[Records contained in a dataset]
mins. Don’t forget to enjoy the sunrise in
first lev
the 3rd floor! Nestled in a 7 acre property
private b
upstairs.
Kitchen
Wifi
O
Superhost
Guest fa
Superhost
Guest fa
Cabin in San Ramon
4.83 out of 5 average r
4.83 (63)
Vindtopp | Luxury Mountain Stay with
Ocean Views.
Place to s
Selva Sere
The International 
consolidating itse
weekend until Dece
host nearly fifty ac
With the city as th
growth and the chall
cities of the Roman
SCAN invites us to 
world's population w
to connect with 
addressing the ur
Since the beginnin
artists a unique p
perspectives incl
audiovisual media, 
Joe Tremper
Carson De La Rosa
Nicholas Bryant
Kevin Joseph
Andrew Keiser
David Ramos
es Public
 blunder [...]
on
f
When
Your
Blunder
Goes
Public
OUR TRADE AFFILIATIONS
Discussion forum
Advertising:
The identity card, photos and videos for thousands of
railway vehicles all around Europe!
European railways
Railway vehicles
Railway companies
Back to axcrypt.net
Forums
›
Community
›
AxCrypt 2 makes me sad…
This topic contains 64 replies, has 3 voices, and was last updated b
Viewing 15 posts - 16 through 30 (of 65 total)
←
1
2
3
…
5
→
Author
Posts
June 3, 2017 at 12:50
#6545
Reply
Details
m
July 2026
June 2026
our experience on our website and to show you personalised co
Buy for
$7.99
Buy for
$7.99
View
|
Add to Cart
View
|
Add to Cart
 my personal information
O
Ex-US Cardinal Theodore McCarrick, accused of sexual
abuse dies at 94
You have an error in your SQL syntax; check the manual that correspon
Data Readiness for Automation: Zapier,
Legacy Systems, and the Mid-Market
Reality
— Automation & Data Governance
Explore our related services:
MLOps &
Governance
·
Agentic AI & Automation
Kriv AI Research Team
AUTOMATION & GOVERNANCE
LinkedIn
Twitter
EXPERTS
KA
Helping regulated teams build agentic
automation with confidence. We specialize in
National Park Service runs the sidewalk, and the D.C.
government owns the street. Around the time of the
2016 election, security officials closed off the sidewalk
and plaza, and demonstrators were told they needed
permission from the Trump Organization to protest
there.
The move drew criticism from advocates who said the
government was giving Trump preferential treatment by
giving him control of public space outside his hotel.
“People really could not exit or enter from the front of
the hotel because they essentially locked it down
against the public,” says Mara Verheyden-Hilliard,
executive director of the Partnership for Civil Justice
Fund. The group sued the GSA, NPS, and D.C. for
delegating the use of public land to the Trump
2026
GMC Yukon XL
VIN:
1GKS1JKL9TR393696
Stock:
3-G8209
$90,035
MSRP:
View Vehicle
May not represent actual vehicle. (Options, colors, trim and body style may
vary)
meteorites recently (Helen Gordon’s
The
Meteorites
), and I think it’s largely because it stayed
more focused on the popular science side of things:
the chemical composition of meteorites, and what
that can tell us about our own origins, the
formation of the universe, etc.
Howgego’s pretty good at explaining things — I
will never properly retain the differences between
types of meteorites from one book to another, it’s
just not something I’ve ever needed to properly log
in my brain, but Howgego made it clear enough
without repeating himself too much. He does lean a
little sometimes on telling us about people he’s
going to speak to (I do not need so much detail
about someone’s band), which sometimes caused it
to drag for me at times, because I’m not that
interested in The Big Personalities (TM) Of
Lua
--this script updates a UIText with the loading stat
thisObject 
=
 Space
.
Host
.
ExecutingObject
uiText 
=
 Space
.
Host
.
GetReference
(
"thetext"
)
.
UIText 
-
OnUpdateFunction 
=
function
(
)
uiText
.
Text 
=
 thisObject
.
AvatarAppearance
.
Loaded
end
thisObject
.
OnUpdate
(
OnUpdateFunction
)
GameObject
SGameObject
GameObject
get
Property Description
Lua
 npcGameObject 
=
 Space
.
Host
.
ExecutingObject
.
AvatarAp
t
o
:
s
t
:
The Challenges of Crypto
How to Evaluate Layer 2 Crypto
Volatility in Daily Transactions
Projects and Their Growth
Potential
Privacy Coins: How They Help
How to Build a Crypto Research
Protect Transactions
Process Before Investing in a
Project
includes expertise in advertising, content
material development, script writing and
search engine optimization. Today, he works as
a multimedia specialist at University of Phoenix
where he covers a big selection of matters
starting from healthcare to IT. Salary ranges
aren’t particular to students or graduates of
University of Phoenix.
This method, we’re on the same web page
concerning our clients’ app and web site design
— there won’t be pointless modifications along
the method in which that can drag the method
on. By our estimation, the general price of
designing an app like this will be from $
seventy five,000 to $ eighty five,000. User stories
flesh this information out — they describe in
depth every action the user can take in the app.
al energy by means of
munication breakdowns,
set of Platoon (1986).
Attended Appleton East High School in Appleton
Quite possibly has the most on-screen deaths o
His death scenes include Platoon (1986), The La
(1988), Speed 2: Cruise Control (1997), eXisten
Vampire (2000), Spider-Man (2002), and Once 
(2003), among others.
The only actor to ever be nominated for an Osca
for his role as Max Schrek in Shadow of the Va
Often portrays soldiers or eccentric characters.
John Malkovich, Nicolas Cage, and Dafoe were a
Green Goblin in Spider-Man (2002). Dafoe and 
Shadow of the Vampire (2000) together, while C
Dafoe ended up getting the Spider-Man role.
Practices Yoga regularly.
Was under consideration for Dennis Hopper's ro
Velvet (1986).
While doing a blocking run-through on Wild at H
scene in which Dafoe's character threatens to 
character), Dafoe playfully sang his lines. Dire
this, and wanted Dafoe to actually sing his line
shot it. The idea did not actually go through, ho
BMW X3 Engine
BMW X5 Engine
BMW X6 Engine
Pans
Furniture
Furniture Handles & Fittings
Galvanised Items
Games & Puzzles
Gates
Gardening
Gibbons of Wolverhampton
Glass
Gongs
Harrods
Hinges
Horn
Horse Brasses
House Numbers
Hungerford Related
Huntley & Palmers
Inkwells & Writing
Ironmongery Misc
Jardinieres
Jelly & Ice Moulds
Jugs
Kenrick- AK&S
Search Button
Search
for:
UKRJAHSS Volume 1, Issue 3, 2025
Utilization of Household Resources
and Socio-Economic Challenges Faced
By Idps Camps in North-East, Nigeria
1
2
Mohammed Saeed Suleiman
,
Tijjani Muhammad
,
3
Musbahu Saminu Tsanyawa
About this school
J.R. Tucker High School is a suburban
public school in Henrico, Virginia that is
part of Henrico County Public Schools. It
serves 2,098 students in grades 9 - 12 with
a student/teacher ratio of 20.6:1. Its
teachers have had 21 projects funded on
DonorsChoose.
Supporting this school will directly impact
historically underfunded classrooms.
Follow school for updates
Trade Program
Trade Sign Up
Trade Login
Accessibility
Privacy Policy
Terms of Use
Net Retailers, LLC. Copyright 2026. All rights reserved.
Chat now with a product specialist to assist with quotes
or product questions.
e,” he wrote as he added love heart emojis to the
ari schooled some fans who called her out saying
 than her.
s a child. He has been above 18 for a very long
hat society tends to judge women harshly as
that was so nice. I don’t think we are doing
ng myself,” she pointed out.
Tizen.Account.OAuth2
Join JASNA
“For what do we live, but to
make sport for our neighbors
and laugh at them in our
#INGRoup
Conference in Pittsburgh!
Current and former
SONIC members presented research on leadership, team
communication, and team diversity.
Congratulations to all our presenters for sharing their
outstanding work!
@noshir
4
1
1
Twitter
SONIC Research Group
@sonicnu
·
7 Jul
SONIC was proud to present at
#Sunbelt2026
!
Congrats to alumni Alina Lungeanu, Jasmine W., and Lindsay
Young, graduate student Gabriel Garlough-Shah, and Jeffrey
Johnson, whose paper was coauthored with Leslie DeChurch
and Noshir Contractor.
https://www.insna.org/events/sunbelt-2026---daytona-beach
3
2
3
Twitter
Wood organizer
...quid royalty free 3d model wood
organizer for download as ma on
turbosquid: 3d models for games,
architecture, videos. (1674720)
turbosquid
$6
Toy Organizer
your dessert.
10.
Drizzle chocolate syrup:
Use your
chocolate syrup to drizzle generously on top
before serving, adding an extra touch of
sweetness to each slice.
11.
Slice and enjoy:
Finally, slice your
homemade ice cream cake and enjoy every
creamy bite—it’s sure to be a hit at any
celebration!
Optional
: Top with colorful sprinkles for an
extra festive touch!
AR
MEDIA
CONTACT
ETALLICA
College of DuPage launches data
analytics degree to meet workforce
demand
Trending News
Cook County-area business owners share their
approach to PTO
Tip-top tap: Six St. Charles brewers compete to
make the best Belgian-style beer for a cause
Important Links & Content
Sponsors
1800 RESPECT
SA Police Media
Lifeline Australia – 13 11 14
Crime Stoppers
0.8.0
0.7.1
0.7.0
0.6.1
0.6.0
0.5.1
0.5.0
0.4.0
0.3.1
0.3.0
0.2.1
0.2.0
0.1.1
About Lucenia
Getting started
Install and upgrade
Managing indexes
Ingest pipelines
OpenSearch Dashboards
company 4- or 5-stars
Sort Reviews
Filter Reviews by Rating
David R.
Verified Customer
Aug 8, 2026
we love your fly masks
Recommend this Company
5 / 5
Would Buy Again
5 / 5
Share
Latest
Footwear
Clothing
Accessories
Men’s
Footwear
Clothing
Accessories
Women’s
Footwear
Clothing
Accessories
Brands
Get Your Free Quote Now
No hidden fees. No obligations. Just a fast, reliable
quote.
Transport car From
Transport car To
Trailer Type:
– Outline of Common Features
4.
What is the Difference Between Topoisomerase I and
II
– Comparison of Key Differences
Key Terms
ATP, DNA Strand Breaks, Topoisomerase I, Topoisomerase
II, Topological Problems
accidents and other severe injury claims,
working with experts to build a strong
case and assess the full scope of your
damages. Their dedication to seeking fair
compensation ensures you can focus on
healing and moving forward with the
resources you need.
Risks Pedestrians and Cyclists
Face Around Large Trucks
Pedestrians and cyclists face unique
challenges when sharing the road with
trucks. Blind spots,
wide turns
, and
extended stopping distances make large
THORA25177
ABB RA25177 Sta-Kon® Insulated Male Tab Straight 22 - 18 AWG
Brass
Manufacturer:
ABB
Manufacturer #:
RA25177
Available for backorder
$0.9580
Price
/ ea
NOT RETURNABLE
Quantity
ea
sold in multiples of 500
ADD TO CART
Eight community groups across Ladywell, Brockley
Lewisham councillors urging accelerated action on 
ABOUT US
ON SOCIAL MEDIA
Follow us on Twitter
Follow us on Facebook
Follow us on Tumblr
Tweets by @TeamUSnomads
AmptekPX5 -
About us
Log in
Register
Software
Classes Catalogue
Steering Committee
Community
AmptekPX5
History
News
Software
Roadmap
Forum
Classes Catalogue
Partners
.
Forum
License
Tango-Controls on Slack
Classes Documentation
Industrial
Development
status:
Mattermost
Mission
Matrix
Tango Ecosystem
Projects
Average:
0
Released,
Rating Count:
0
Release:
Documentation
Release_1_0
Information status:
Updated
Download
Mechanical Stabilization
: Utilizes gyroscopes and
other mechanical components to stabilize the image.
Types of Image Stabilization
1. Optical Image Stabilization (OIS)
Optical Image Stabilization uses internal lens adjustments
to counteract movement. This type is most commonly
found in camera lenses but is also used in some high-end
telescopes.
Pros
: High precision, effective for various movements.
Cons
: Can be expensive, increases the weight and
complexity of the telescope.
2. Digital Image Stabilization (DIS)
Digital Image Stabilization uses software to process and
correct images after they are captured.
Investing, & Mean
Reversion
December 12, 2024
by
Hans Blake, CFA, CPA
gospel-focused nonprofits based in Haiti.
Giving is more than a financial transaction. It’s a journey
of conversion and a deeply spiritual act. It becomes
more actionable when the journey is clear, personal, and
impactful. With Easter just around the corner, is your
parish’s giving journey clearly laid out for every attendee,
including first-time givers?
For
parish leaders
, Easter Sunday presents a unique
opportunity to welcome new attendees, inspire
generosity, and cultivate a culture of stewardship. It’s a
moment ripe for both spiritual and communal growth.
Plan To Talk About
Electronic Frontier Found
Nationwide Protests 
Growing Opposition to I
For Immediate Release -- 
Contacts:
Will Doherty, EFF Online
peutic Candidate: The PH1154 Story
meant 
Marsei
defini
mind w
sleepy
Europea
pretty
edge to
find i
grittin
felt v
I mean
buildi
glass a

● Required work
Output the data exactly, from the first line through the line that holds "European railways", so that no later line appears.

● Solution
mins. Don’t forget to enjoy the sunrise in
first lev
the 3rd floor! Nestled in a 7 acre property
private b
upstairs.
Kitchen
Wifi
O
Superhost
Guest fa
Superhost
Guest fa
Cabin in San Ramon
4.83 out of 5 average r
4.83 (63)
Vindtopp | Luxury Mountain Stay with
Ocean Views.
Place to s
Selva Sere
The International 
consolidating itse
weekend until Dece
host nearly fifty ac
With the city as th
growth and the chall
cities of the Roman
SCAN invites us to 
world's population w
to connect with 
addressing the ur
Since the beginnin
artists a unique p
perspectives incl
audiovisual media, 
Joe Tremper
Carson De La Rosa
Nicholas Bryant
Kevin Joseph
Andrew Keiser
David Ramos
es Public
 blunder [...]
on
f
When
Your
Blunder
Goes
Public
OUR TRADE AFFILIATIONS
Discussion forum
Advertising:
The identity card, photos and videos for thousands of
railway vehicles all around Europe!
European railways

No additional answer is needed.